As you know, I grew up "in the Marine Corps" and moved every three years.  It's hard to call any one place home, but since my family moved to Chesapeake the summer before my senior year in high school (yes, I survived!), and I lived there for the next eleven years, I consider Hampton Roads home.  And there isn't a dish that says Chesapeake like she-crab soup!  I've served this as a meal on its own, along with a big green salad, or as a first course for Christmas dinner (served in china teacups, as pictured).  It's elegant, super easy, and delicious!

1 pound quality crab meat, picked over for shells
4 cups seafood stock
3 tablespoons olive oil
2 cups chopped leeks, white and light green parts (about 3 leeks)
3 cloves chopped garlic
pinch of cayenne pepper (more or less to taste)
1/4 cup brandy
1/4 cup dry sherry
4 tablespoons unsalted butter
1/4 cup flour
2 cups half-and-half
1/3 cup tomato paste
2 teaspoons salt
1 teaspoon freshly ground black pepper

Heat the olive oil in a large pot or dutch oven.  Add the leeks and cook 10 minutes over medium-low heat, or until the leeks are tender but not browned.  Add the garlic and cook for 1 minute more.  Add the cayenne and cook over medium to low heat for 3 minutes, stirring occasionally.  Add the brandy and cook for 1 minute, then the sherry and cook for 3 minutes longer.  Transfer to a food processor (or blender) and process until coarsely pureed.

In the same pot, melt the butter.  Add the flour and cook over medium-low heat for 1 minute, stirring with a wooden spoon.  Add the half-and-half and cook, stirring with a whisk, until thickened, about 3 minutes.  Stir in the pureed leek mixture, crab, stock, tomato paste, salt, and pepper and heat gently until hot but not boiling.  Season to taste and serve hot.

May be made ahead!

Serve 4-6.

Recipe adapted from Barefoot Contessa at Home by Ina Garten.

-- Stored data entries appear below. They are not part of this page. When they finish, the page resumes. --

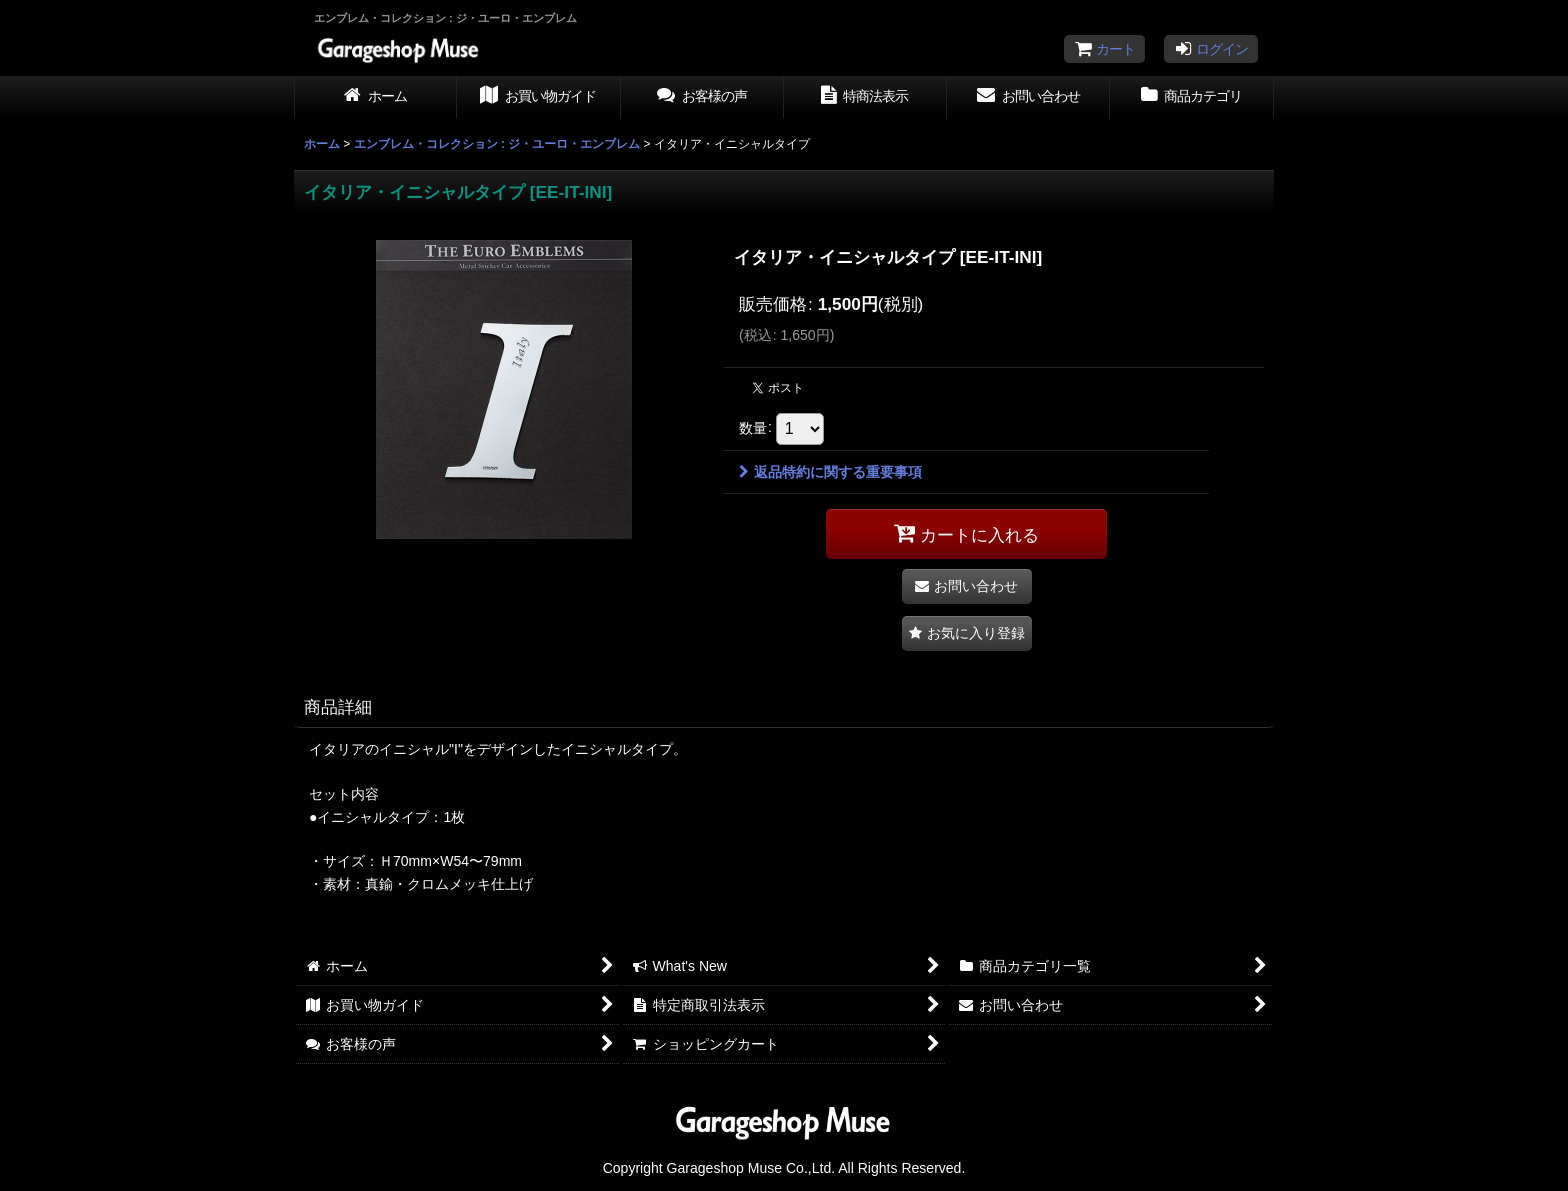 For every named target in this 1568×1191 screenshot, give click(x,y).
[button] (967, 633)
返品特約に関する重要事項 (830, 472) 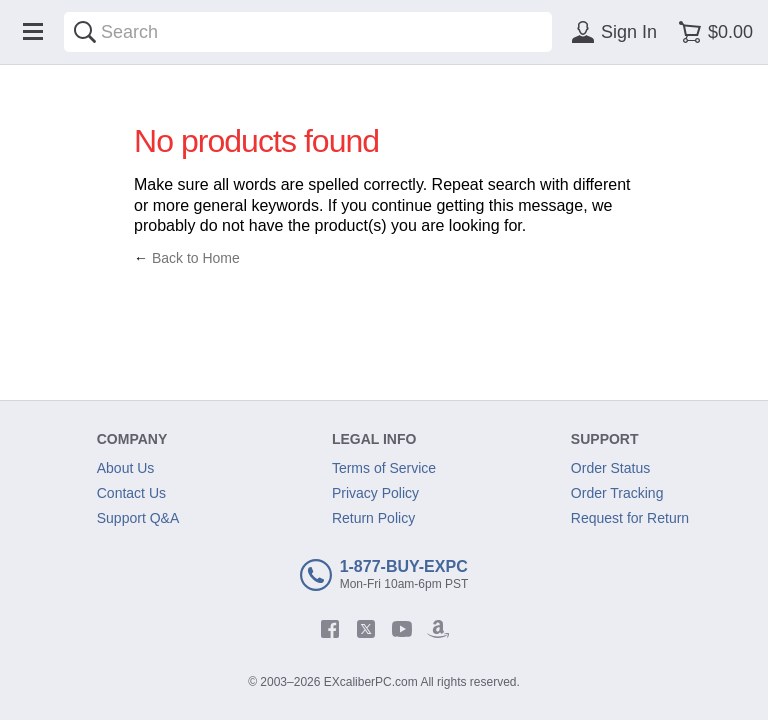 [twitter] (366, 629)
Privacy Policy (375, 493)
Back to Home (196, 258)
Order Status (610, 468)
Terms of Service (384, 468)
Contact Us (131, 493)
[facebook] (330, 629)
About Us (126, 468)
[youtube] (402, 629)
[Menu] (33, 32)
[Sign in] (611, 32)
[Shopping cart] (712, 32)
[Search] (85, 32)
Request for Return (630, 518)
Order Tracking (617, 493)
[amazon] (438, 629)
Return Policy (373, 518)
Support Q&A (138, 518)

Miz Helen’s Country Cottage
That's right!  A SECOND feature at Miz Helen's!


  1. Yowza! This soup looks awesome! I can't wait to pick up some crab at the market this winter... and give this a try.

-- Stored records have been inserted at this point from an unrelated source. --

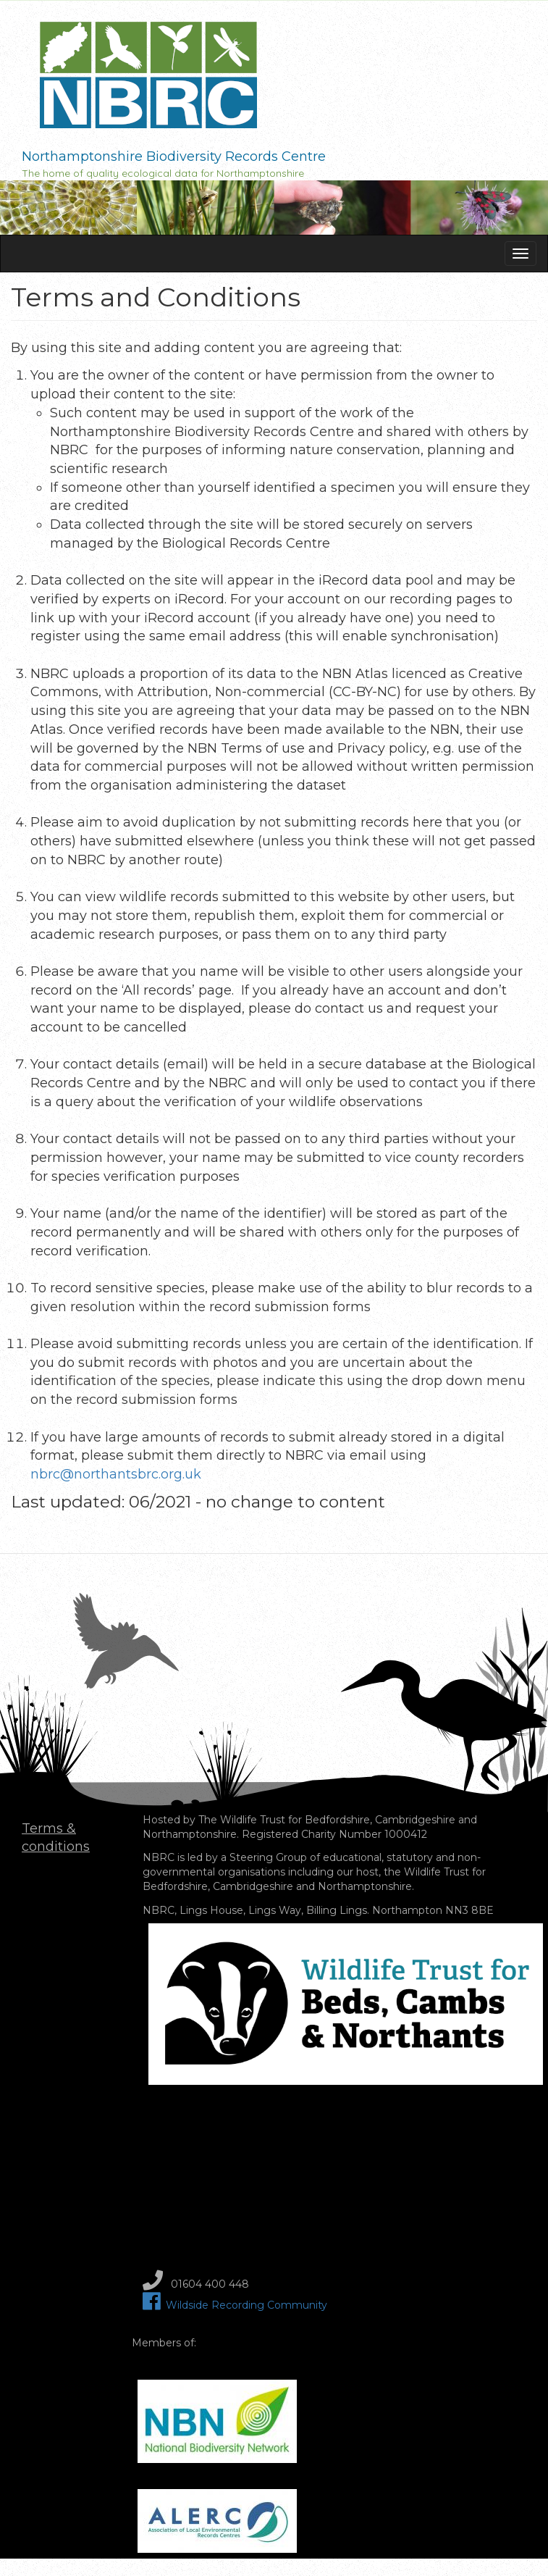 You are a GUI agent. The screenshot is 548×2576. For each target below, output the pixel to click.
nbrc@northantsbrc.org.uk (115, 1474)
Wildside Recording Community (235, 2305)
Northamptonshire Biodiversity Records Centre (174, 156)
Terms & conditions (56, 1837) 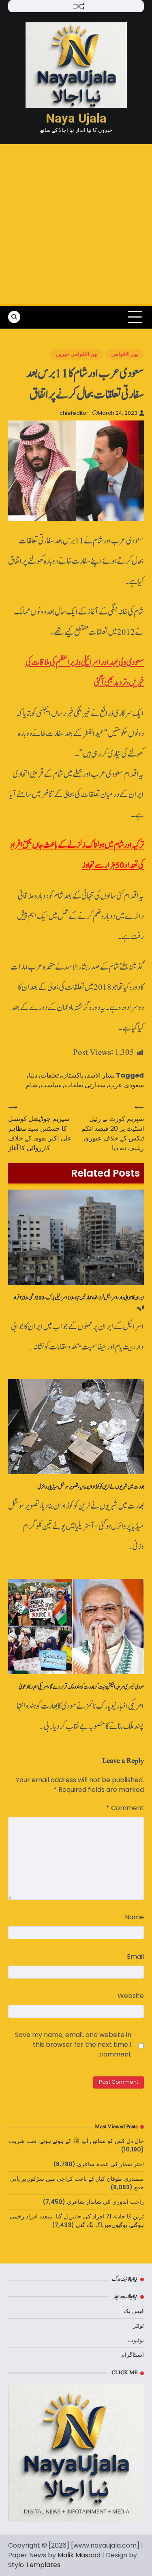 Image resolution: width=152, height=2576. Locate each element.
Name (134, 1917)
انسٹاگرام (132, 2355)
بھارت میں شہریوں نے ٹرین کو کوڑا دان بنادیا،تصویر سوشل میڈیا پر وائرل (90, 1487)
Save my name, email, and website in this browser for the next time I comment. (73, 2044)
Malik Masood (79, 2555)
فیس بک (134, 2311)
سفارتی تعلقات (85, 1085)
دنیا (33, 1075)
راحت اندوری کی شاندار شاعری (105, 2202)
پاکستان (72, 1075)
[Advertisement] (76, 224)
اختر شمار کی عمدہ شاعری (110, 2164)
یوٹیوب (136, 2340)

  2. I love she crab soup. Never tried to make it myself. This looks good.

  3. Hi Kate,
    Your She-Crab Soup is awesome, we made it yesterday for lunch and I had it on my FB page. Thank you so much for sharing with Full Plate Thursday. Hope you are having a great week end and come back soon!
    Miz Helen

  4. We are such soup lovers at our house. This one looks really great!

  5. Congratulations!
    Your recipe is featured on Full Plate Thursday this week. Hope you are having a great week and enjoy your new Red Plate!
    Come Back Soon,
    Miz Helen

  6. Hi Kate, crab soup sounds absolutely fabulous. I shall have to try it soon. I recently found your blog and hope to follow often. Please pop on over to mine and I would love it if you would follow me also. Hugs, Chris

  7. Hi Kate, this looks delicious! I live in Northern California which is known for Dungeness crab, which will be coming into season soon, so I can't wait to make this! Thanks so much for sharing this recipe with Sunday Night Soup Night. I'll be hosting weekly through fall and winter, so I'd love to see you again with your next soup/stock/chowder recipe!

  8. Awesome, Katie. I happen to love anything with crab. When we get crab meat in New Jersey, it's AWESOME. Thanks so much. Linda

  9. Congratulations!
    Your recipe is featured on Full Plate Thursday this week. Enjoy your new Red Plate and have a great weekend.